Foreign portfolio investors remained net sellers for a second straight month in a row. They have net sold shares worth more than $1 billion so far in September until Tuesday. The Indian rupee today fell to a more than six-month low against U.S. currency, ending Mumbai trading at 65.71 to a dollar.
Asian shares ended mixed on Wednesday. The U.S. Federal Reserve chief's comments sparked expectations of a December rate hike, while geopolitical tensions between the U.S. and North Korea further escalated. The Nikkei Asia300 tracking influential companies out of Japan ended about 0.1% down.
Twenty eight of the 30 Sensex constituents fell Wednesday, while overall declining issues outnumbered the advancing ones 2,010 to 539, and 129 remained unchanged.
Shares of ICICI Lombard General Insurance Co., a unit of India's top private lender ICICI Bank, made a tepid debut on bourses on Wednesday. It ended up 3.1% at 681.55 rupees, after falling below the issue price of 661 rupees in early trade.
Tata Consultancy Services, India's biggest software exporter, rose 0.6% amid bets that a weaker rupee would help boost profits. However, rival Infosys lost 0.9%.
Shriram Transport Finance climbed 4.2%, while IDFC fell 2.5%. IDFC and the Shriram Group have decided to abandon their merger plan, according to The Economic Times newspaper.

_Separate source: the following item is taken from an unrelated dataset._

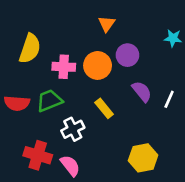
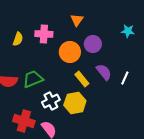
yellow semicircle: (30, 49) -> (18, 39), size x0.6
pink cross: (64, 67) -> (44, 34), moved
yellow rectangle: (104, 108) -> (82, 79), moved
yellow hexagon: (143, 158) -> (75, 103), moved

Divi's Laboratories plummeted 11.6% to 850.15 rupees. The U.S. Food and Drug Administration issued six observations for its plant located in southern India, CNBC-TV18 reported.
Other pharmaceutical stocks too fell. The nation's largest drug maker Sun Pharmaceutical Industries and second-ranked Dr. Reddy's Laboratories ended down 2.5% each, while third largest Lupin lost 0.7%.
State-owned Oil India gained 0.1% to 349.45 rupees. Jefferies recommended buying the stock with a target price of 465 rupees on rising Brent crude prices.